1. Prepare a fish, treat it and wash it. The fish is cut obliquely on both sides, which is convenient for eating. Then wipe the fish with a dry handkerchief, absorb the water, and finally sprinkle a thin layer of starch and spread it evenly for later use, so that it will not stick to the pot and peel off.
2. Prepare ingredients: shred ginger, slice garlic, slice millet and pepper, slice shallots, slice coriander, and prepare a little starch.
3. Pour the oil in a hot pan. When the oil temperature is 50% hot, put the fish in, turn on a small fire and slowly fry the pan to make it evenly heated, so that it will not be fried. Fry until golden, turn over and continue frying. Fry until golden on both sides, remove and plate for later use.
4. Pour the oil from another pot. When the oil temperature is 80% hot, pour in ginger, garlic and millet pepper, and stir-fry the fragrance. Add another spoonful of bean paste, stir-fry red oil and add appropriate amount of water.
5. After the water is boiled, add salt, soy sauce, cooking wine, steamed fish and soy sauce, white sugar and appropriate amount of white vinegar. After mixing well, add the fried fish and pour juice on the surface of the fish from time to time, which will be more delicious and the color will look better. Cook for 5 minutes, turn over and cook for another 5 minutes, and pour the juice on the surface of the fish in the same way.
6. When the time is up, take out the fish and put it on the plate. Pour water starch into the pot and mix well with the juice. When the soup becomes thick, it will be evenly sprinkled on the fish. Sprinkle chopped green onion and coriander, and a braised fish is ready.
These are the detailed steps for me to cook braised fish. The operation is simple.
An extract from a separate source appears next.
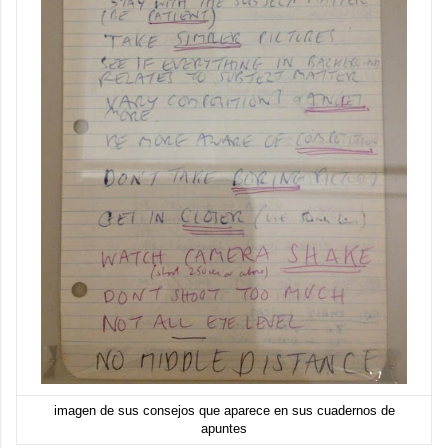
imagen
de sus consejos
que aparece en sus cuadernos de
apuntes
As long as you follow the method, you will also make a delicious, undistorted and appetizing braised fish.
Precautions:
1, the oil temperature of fried fish should be high: usually, when you want to eat braised fish or stewed fish at home, you will fry the fish in the oil pan first, so that the fish will not rot so easily when stewing, but when frying fish, the fish skin will be fried in many cases, so the fish will be incomplete, so the oil temperature must be high when frying fish, so that the protein on the surface of the fish skin will solidify when the fish enters the pot, so that it will not be so easy to break the skin.
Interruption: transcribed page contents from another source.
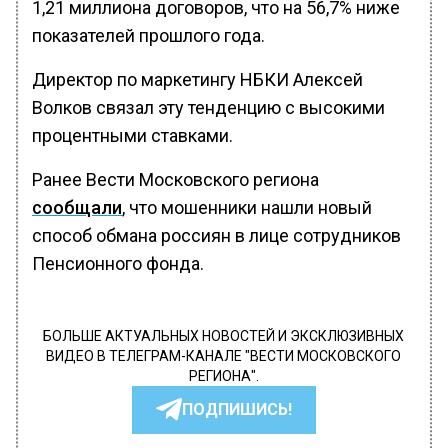
1,21 миллиона договоров, что на 56,7% ниже
показателей прошлого года.
Директор по маркетингу НБКИ Алексей
Волков связал эту тенденцию с высокими
процентными ставками.
Ранее Вести Московского региона
сообщали
, что мошенники нашли новый
способ обмана россиян в лице сотрудников
Пенсионного фонда.
БОЛЬШЕ АКТУАЛЬНЫХ НОВОСТЕЙ И ЭКСКЛЮЗИВНЫХ
ВИДЕО В ТЕЛЕГРАМ-КАНАЛЕ "ВЕСТИ МОСКОВСКОГО
РЕГИОНА".
ПОДПИШИСЬ!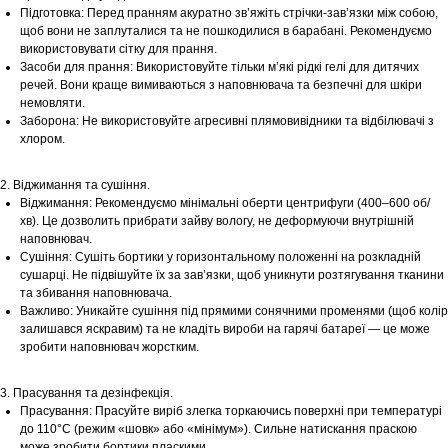
Підготовка: Перед пранням акуратно зв’яжіть стрічки-зав’язки між собою,
щоб вони не заплуталися та не пошкодилися в барабані. Рекомендуємо
використовувати сітку для прання.
Засоби для прання: Використовуйте тільки м’які рідкі гелі для дитячих
речей. Вони краще вимиваються з наповнювача та безпечні для шкіри
немовляти.
Заборона: Не використовуйте агресивні плямовивідники та відбілювачі з
хлором.
2. Віджимання та сушіння.
Віджимання: Рекомендуємо мінімальні оберти центрифуги (400–600 об/
хв). Це дозволить прибрати зайву вологу, не деформуючи внутрішній
наповнювач.
Сушіння: Сушіть бортики у горизонтальному положенні на розкладній
сушарці. Не підвішуйте їх за зав’язки, щоб уникнути розтягування тканини
та збивання наповнювача.
Важливо: Уникайте сушіння під прямими сонячними променями (щоб колір
залишався яскравим) та не кладіть вироби на гарячі батареї — це може
зробити наповнювач жорстким.
3. Прасування та дезінфекція.
Прасування: Прасуйте виріб злегка торкаючись поверхні при температурі
до 110°С (режим «шовк» або «мінімум»). Сильне натискання праскою
може зробити бортики пласкими.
2. The oil splashes badly when frying fish: I believe many people will be scared by the spilled oil when frying fish, because there will be a lot of water on the fish, and high-temperature oil will splash out as soon as it sees water. In order to avoid this situation, just put a little edible salt in the oil before frying, and then put the fish in after the salt is boiled, so that the oil will not "fly".